Want to hear a really funny story? It may make you feel better about your life choices. So yesterday, we pull into camp at Breaks Interstate Camp. This is one of these spots that families use to "get outside", the kind with a camp store and cabins and little campgrounds with numbers on them. Hanging out next to us was a bunch of families with kids.

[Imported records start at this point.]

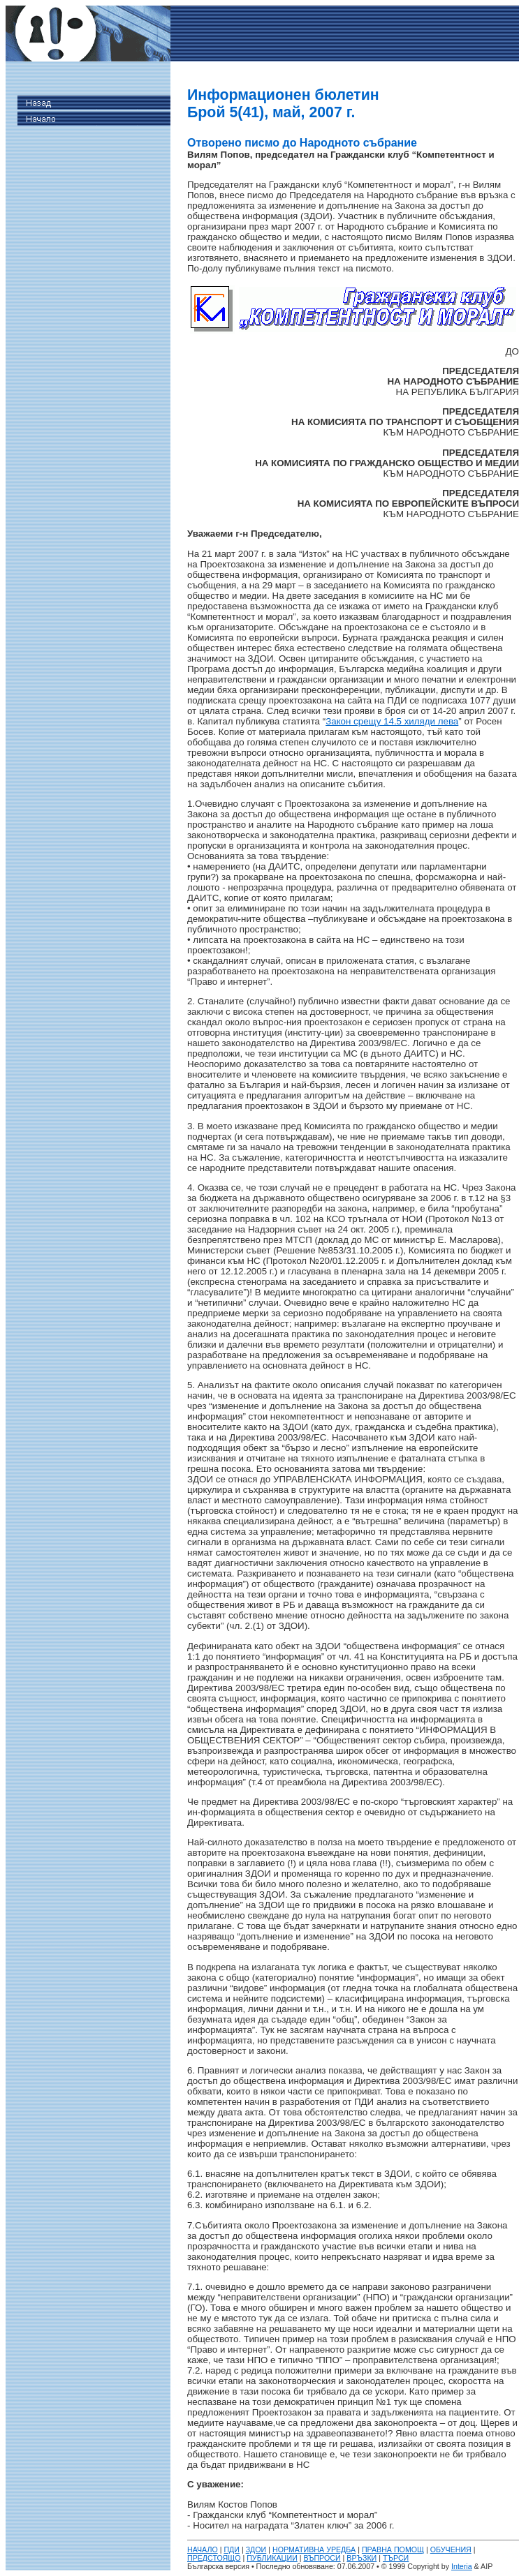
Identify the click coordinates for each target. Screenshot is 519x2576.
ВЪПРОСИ (322, 2558)
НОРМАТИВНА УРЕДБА (314, 2549)
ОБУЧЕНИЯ (451, 2549)
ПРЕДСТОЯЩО (214, 2558)
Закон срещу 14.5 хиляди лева (392, 721)
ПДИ (232, 2549)
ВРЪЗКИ (361, 2558)
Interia (461, 2566)
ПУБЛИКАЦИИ (272, 2558)
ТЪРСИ (396, 2558)
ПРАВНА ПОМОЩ (393, 2549)
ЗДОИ (256, 2549)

I get out of the shower and I'm riding my bike up towards camp when I see some of my friends sitting and watching these kids riding BMX bikes. One of them, about a 9 year old kid with really terrible teeth (that's not a value judgment; he really had terrible teeth) comes up to me and, in a thick Kentucky accent, proceeds to tell me that I am a giant weenie if I don't go off his bike ramp. There's a pregnant pause. My friends are looking at me. I use all my powers of adulthood. They fail me. I stall for time. Nothing is working. The universe is closing in. I hear a voice - mine? - agree to do this thing. I ride up the road. Accelerate. Close my eyes. Careen off the rock, and of course, immediately flip the bike, ass over tea kettle. Fortunately my body is soft and plush. I land on my shoulder. The pain is so intense I want to vomit. But I get up and, gritting my teeth, I slowly walk my bike back down to the bathroom, and wrap my shoulder in a hoodie sling.
So, you know, peer pressure - if a 9-year-old Kentucky kid can be called my peer - is a hell of a thing.